• **Action item**
At the line containing "Marchas Europa (802, 225)", begin setting down the entries exactly, and stop only after the last line.

• **Data extract**

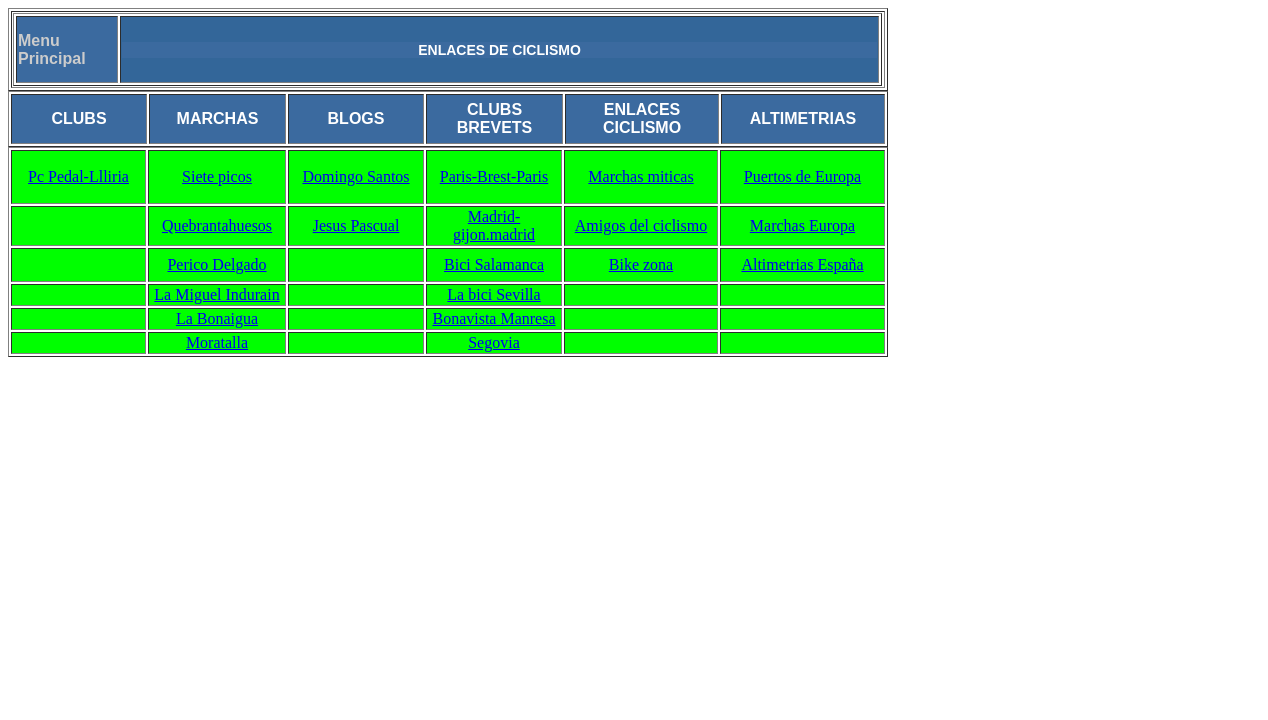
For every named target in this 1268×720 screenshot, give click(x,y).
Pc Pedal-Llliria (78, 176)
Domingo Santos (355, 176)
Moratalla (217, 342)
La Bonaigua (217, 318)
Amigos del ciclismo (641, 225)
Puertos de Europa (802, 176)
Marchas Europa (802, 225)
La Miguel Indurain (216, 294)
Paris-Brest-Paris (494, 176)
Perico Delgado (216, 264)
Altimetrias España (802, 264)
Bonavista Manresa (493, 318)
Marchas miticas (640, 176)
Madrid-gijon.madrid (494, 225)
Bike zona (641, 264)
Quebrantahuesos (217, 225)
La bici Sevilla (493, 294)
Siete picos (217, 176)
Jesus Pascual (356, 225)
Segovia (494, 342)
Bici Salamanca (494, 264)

• **Reply**
Marchas Europa (802, 225)
La Miguel Indurain (216, 294)
Paris-Brest-Paris (494, 176)
Perico Delgado (216, 264)
Altimetrias España (802, 264)
Bonavista Manresa (493, 318)
Marchas miticas (640, 176)
Madrid-gijon.madrid (494, 225)
Bike zona (641, 264)
Quebrantahuesos (217, 225)
La bici Sevilla (493, 294)
Siete picos (217, 176)
Jesus Pascual (356, 225)
Segovia (494, 342)
Bici Salamanca (494, 264)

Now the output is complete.